I have a number of e-mails asking me what I think of the new documentary and charges against Michael Jackson. They're asking me because they know I worked with the man (boy?) for a while on a never-happened Michael Jackson cartoon series. My first response is that I haven't seen the doc yet. It waits on my TiVo until such time as I can work up any enthusiasm to delve into that topic.
And the second response is that I didn't know the boy (man?) that well. I met with him at his Encino home about six times and in all those times taken together, I was alone with him for under three minutes. I was not even supposed to be allowed that but his various associates were occasionally called away briefly from their bubble-minding duties.
With or without them in the room, it was like being allowed in to see the Young Prince in his castle where he was carefully guarded by these folks who made a lot of money from their association with him. I did not feel like he was a prisoner…or if he was, it was clearly a self-imprisonment. Before I met with him each time, someone briefed me on topics I was not to mention.

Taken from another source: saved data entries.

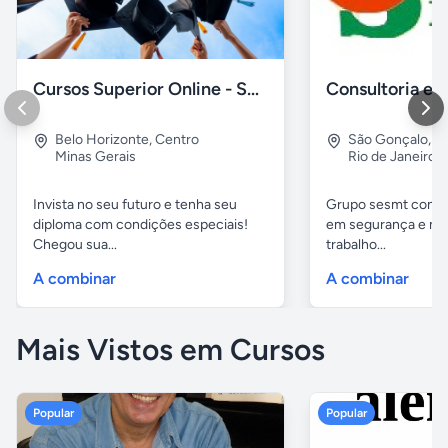
Cursos Superior Online - Sem pagamento adiantado
Belo Horizonte
,
Centro
São Gonçalo
,
Al
Minas Gerais
Rio de Janeiro
Invista no seu futuro e tenha seu
Grupo sesmt consul
diploma com condições especiais!
em segurança e me
Chegou sua...
trabalho...
A combinar
A combinar
Mais Vistos em Cursos
Popular
Popular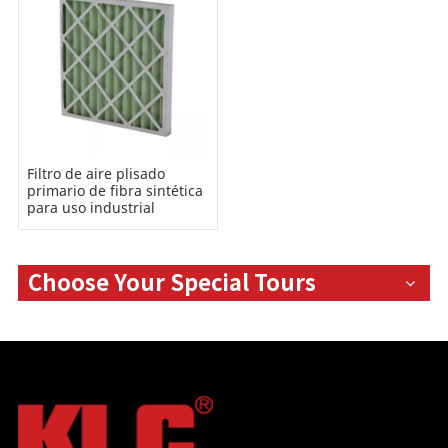
Filtro de aire plisado
primario de fibra sintética
para uso industrial
Choose Your Special Tours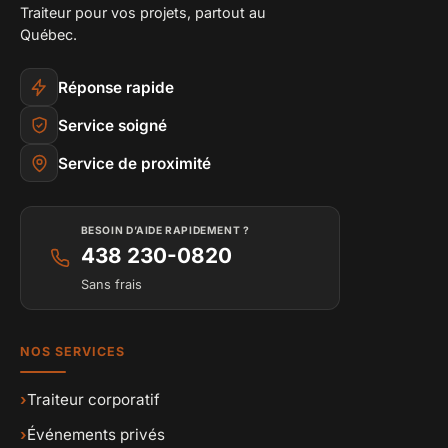
Traiteur pour vos projets, partout au
Québec.
Réponse rapide
Service soigné
Service de proximité
BESOIN D’AIDE RAPIDEMENT ?
438 230-0820
Sans frais
NOS SERVICES
›
Traiteur corporatif
›
Événements privés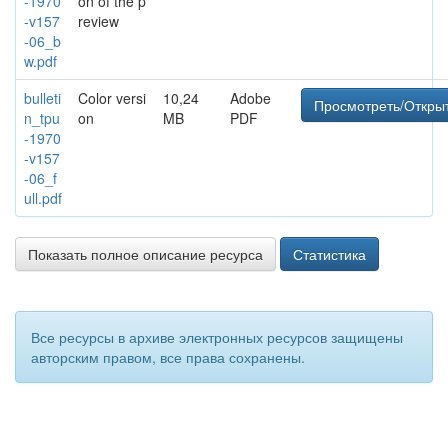
-1970
on of the p
-v157
review
-06_b
w.pdf
bulleti
Color versi
10,24
Adobe
Просмотреть/Откры
n_tpu
on
MB
PDF
-1970
-v157
-06_f
ull.pdf
Показать полное описание ресурса
Статистика
Все ресурсы в архиве электронных ресурсов защищены
авторским правом, все права сохранены.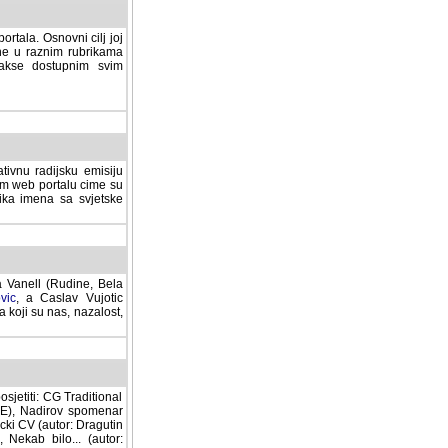
rtala. Osnovni cilj joj
ane u raznim rubrikama
lakse dostupnim svim
tivnu radijsku emisiju
ovom web portalu cime su
lika imena sa svjetske
a Vanell (Rudine, Bela
vic
, a Caslav Vujotic
 koji su nas, nazalost,
sjetiti: CG Traditional
MNE), Nadirov spomenar
cki CV (autor: Dragutin
 Nekab bilo... (autor: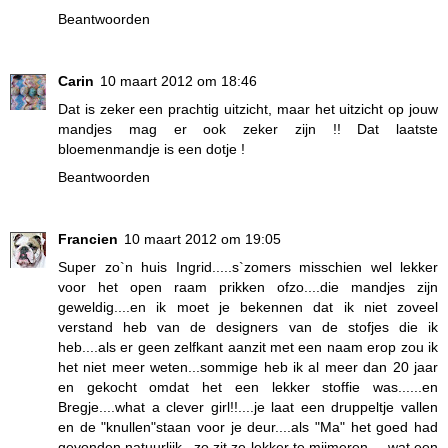
Beantwoorden
Carin
10 maart 2012 om 18:46
Dat is zeker een prachtig uitzicht, maar het uitzicht op jouw
mandjes mag er ook zeker zijn !! Dat laatste
bloemenmandje is een dotje !
Beantwoorden
Francien
10 maart 2012 om 19:05
Super zo`n huis Ingrid.....s`zomers misschien wel lekker
voor het open raam prikken ofzo....die mandjes zijn
geweldig....en ik moet je bekennen dat ik niet zoveel
verstand heb van de designers van de stofjes die ik
heb....als er geen zelfkant aanzit met een naam erop zou ik
het niet meer weten...sommige heb ik al meer dan 20 jaar
en gekocht omdat het een lekker stoffie was......en
Bregje....what a clever girl!!....je laat een druppeltje vallen
en de "knullen"staan voor je deur....als "Ma" het goed had
gevonden natuurlijk...zo zit ze lekker te mijmeren.....wat een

In one case, he'd gotten a bad review in the L.A. Times and he was not to know of it. Another time, I was not to bring up Johnny Carson's name and if Michael did, I was to reply, "Oh, I never watch him." There was no explanation what that was about. A general caution was that if Michael suddenly got the urge to work on a song for the next album, my meeting was over and I was to be off the premises within seconds to allow him to go write.
In a way, it reminded me of books I'd read about Howard Hughes, who had built walls around himself and then had what insiders called "The Mormon Mafia" keeping him voluntarily penned within them. In the long run, it was to his own detriment. When you have your very own reality plus that kind of money, you can do that to yourself.
As Michael said and did things that caused some to think he was a child molester, I found myself wondering if he'd allowed anyone at all into his world who could tell him how many potential legal problems he was creating for himself and how bad he was making himself look. Even if you gave him the benefit of every doubt and assumed he was innocent of all the pedophilic charges made against him, he was still doing something very self-destructive.
As I said, I haven't been in the mood yet to watch the documentary. What I've been hearing about it though makes me feel it makes that self-destruction pretty complete.